■ Task statement:
The whole listing, repeated exactly, is what this task asks for.

● ● ●

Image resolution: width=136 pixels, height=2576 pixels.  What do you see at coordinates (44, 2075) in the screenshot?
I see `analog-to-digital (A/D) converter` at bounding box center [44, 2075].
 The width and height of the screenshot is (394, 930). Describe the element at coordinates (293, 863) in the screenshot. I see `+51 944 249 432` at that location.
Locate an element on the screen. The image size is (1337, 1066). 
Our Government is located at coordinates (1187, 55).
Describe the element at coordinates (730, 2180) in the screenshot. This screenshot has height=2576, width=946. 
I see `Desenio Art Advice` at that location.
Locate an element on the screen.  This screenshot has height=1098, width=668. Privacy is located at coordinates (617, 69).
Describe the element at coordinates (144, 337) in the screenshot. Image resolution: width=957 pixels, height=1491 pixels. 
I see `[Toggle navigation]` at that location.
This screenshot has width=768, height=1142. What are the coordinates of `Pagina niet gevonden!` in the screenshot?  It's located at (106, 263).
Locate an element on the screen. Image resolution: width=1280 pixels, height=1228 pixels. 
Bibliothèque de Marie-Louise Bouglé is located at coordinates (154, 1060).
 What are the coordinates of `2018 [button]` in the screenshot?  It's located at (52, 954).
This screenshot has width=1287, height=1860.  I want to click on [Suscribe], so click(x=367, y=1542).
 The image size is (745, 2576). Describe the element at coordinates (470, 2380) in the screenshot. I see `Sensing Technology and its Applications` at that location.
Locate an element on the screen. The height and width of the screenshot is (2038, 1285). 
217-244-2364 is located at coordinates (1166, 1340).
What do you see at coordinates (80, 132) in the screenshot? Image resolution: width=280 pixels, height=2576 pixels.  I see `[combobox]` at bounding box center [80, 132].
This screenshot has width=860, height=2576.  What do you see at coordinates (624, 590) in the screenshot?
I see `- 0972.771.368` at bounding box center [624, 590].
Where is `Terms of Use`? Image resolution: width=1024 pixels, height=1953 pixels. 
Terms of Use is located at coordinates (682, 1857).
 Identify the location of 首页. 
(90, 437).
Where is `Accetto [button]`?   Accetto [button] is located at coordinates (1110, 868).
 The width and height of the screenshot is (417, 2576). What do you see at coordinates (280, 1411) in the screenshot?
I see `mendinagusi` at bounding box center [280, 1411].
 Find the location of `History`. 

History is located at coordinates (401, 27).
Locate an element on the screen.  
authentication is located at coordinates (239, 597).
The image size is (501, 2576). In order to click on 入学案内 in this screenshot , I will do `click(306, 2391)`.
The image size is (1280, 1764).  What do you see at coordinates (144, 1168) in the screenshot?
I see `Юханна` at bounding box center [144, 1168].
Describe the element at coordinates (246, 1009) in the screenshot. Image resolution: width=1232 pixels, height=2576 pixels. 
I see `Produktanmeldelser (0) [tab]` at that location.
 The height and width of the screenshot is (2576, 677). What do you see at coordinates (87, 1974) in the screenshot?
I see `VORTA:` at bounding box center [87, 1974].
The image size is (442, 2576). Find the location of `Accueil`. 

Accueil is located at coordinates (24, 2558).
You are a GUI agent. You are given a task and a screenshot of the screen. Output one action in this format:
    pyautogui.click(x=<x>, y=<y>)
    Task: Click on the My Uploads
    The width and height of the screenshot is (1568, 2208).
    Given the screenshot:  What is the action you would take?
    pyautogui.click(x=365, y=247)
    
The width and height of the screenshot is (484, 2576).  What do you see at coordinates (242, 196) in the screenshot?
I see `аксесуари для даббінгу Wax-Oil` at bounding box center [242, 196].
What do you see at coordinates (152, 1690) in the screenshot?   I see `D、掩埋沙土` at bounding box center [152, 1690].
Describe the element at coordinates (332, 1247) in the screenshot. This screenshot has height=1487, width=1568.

● ● ●

■ Solved exercise:
Image resolution: width=136 pixels, height=2576 pixels.  What do you see at coordinates (44, 2075) in the screenshot?
I see `analog-to-digital (A/D) converter` at bounding box center [44, 2075].
 The width and height of the screenshot is (394, 930). Describe the element at coordinates (293, 863) in the screenshot. I see `+51 944 249 432` at that location.
Locate an element on the screen. The image size is (1337, 1066). 
Our Government is located at coordinates (1187, 55).
Describe the element at coordinates (730, 2180) in the screenshot. This screenshot has height=2576, width=946. 
I see `Desenio Art Advice` at that location.
Locate an element on the screen.  This screenshot has height=1098, width=668. Privacy is located at coordinates (617, 69).
Describe the element at coordinates (144, 337) in the screenshot. Image resolution: width=957 pixels, height=1491 pixels. 
I see `[Toggle navigation]` at that location.
This screenshot has width=768, height=1142. What are the coordinates of `Pagina niet gevonden!` in the screenshot?  It's located at (106, 263).
Locate an element on the screen. Image resolution: width=1280 pixels, height=1228 pixels. 
Bibliothèque de Marie-Louise Bouglé is located at coordinates (154, 1060).
 What are the coordinates of `2018 [button]` in the screenshot?  It's located at (52, 954).
This screenshot has width=1287, height=1860.  I want to click on [Suscribe], so click(x=367, y=1542).
 The image size is (745, 2576). Describe the element at coordinates (470, 2380) in the screenshot. I see `Sensing Technology and its Applications` at that location.
Locate an element on the screen. The height and width of the screenshot is (2038, 1285). 
217-244-2364 is located at coordinates (1166, 1340).
What do you see at coordinates (80, 132) in the screenshot? Image resolution: width=280 pixels, height=2576 pixels.  I see `[combobox]` at bounding box center [80, 132].
This screenshot has width=860, height=2576.  What do you see at coordinates (624, 590) in the screenshot?
I see `- 0972.771.368` at bounding box center [624, 590].
Where is `Terms of Use`? Image resolution: width=1024 pixels, height=1953 pixels. 
Terms of Use is located at coordinates (682, 1857).
 Identify the location of 首页. 
(90, 437).
Where is `Accetto [button]`?   Accetto [button] is located at coordinates (1110, 868).
 The width and height of the screenshot is (417, 2576). What do you see at coordinates (280, 1411) in the screenshot?
I see `mendinagusi` at bounding box center [280, 1411].
 Find the location of `History`. 

History is located at coordinates (401, 27).
Locate an element on the screen.  
authentication is located at coordinates (239, 597).
The image size is (501, 2576). In order to click on 入学案内 in this screenshot , I will do `click(306, 2391)`.
The image size is (1280, 1764).  What do you see at coordinates (144, 1168) in the screenshot?
I see `Юханна` at bounding box center [144, 1168].
Describe the element at coordinates (246, 1009) in the screenshot. Image resolution: width=1232 pixels, height=2576 pixels. 
I see `Produktanmeldelser (0) [tab]` at that location.
 The height and width of the screenshot is (2576, 677). What do you see at coordinates (87, 1974) in the screenshot?
I see `VORTA:` at bounding box center [87, 1974].
The image size is (442, 2576). Find the location of `Accueil`. 

Accueil is located at coordinates (24, 2558).
You are a GUI agent. You are given a task and a screenshot of the screen. Output one action in this format:
    pyautogui.click(x=<x>, y=<y>)
    Task: Click on the My Uploads
    The width and height of the screenshot is (1568, 2208).
    Given the screenshot:  What is the action you would take?
    pyautogui.click(x=365, y=247)
    
The width and height of the screenshot is (484, 2576).  What do you see at coordinates (242, 196) in the screenshot?
I see `аксесуари для даббінгу Wax-Oil` at bounding box center [242, 196].
What do you see at coordinates (152, 1690) in the screenshot?   I see `D、掩埋沙土` at bounding box center [152, 1690].
Describe the element at coordinates (332, 1247) in the screenshot. This screenshot has height=1487, width=1568.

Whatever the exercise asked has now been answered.